Work to complete -> If a line includes "系列单片机", copy it out of the entries.

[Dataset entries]
-----
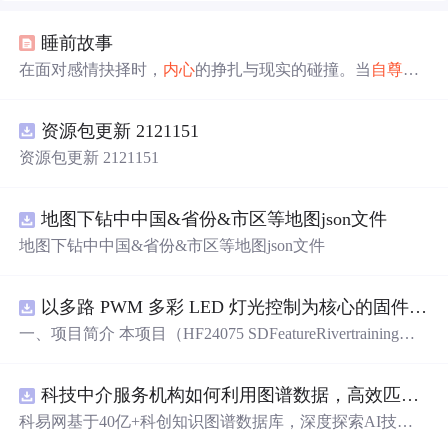
睡前故事
在面对感情抉择时，
内心
的挣扎与现实的碰撞。当
自尊
告
诉
你不
可能
，
经验
警示有
风险
，
情理
认为
毫无意义
，但
内
心
仍
轻声
呼唤尝试。这是一个关于自我挑战与成长的故
资源包更新 2121151
事。
资源包更新 2121151
地图下钻中中国&省份&市区等地图json文件
地图下钻中中国&省份&市区等地图json文件
以多路 PWM 多彩 LED 灯光控制为核心的固件方案，基于 PADAUK PMS 系列单片机
一、项目简介 本项目（HF24075 SDFeatureRivertraining）
是一套以多路 PWM 多彩 LED 灯光控制为核心的固件方
案，基于 PADAUK PMS 系列单片机。方案对蓝、青、粉
科技中介服务机构如何利用图谱数据，高效匹配供需双方并提升合作成功率？.docx
等多色 LED 进行独立 PWM 调光，实现呼吸、渐变、流水
等细腻灯光效果，并支持按键切换与传感器交互。其 PW
科易网基于40亿+科创知识图谱数据库，深度探索AI技术
M 调光结构清晰，是学习单片机 PWM、色彩混合与灯光
在技术转移、成果转化、技术经纪、知识产权、产业创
-----
Task response ->
以多路 PWM 多彩 LED 灯光控制为核心的固件方案，基于 PADAUK PMS 系列单片机
案，基于 PADAUK PMS 系列单片机。方案对蓝、青、粉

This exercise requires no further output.